Nach positiven Pooltests blieben viele Klassen leer.

Köln – Eigentlich hatten sich die Schülerinnen und Schüler der Peter-Lustig-Grundschule in Ossendorf nach den Weihnachtsferien riesig auf die Schule gefreut. Aber dann musste Schulleiterin Barbara Baumgarten schon am Montag gleich zwei ihrer neun Klassen wieder nach Hause schicken, weil ihre Pooltests positiv waren. Das Problem: Am Mittwoch saßen die betroffenen Kinder immer noch Zuhause und warteten auf ihre Testergebnisse – quasi in ungeplanter Kurzquarantäne für die ganze Klasse. Obwohl es doch eigentlich nach den Weihnachtsferien mit dem neuen optimierten Verfahren „Lollitest 2.0“ besonders schnell gehen sollte und alle Familien bereits am Morgen nach der Testung Klarheit haben sollten, welches Kind infiziert ist und wer die Schule wieder besuchen kann. So hatte es das Schulministerium versprochen.

„Der Start war holprig. Jetzt hoffen wir, dass es zumindest am Donnerstag für die betroffenen Klassen hier in der Schule weitergeht“, sagt Schulleiterin Baumgarten. Sicher ist sie nicht. Einstweilen hat sie Homeschooling angekündigt. Die Ossendorfer Schule war kein Einzelfall. Auch andere Kölner Schulen warteten am Mittwoch noch auf Ergebnisse des Montagstests.

„Hohes Risiko der Weiterverbreitung"

Das Warten stellt die Familien nach zwei Jahren Pandemie auf eine Geduldsprobe und sorgt auch für Betreuungsprobleme.

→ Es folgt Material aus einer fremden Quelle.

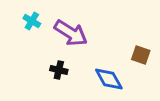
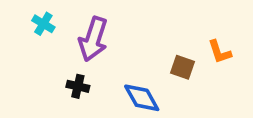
purple arrow: (71, 33) -> (93, 39), turned 76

Hanna Sturm, die eigentlich anders heißt, und Mutter einer Drittklässlerin ist, stand als Berufstätige vor der Frage, wie sie mit den beiden jüngeren Geschwistern umgehen soll, wenn sie tagelang nicht sicher weiß, ob ihr Kind im PCR-Pool positiv getestet wurde. „Wir haben uns entschieden, die anderen beiden mit täglichem Test weiter in Schule und Kita zu schicken. Aber mit Bauchschmerzen“, sagt die Mutter.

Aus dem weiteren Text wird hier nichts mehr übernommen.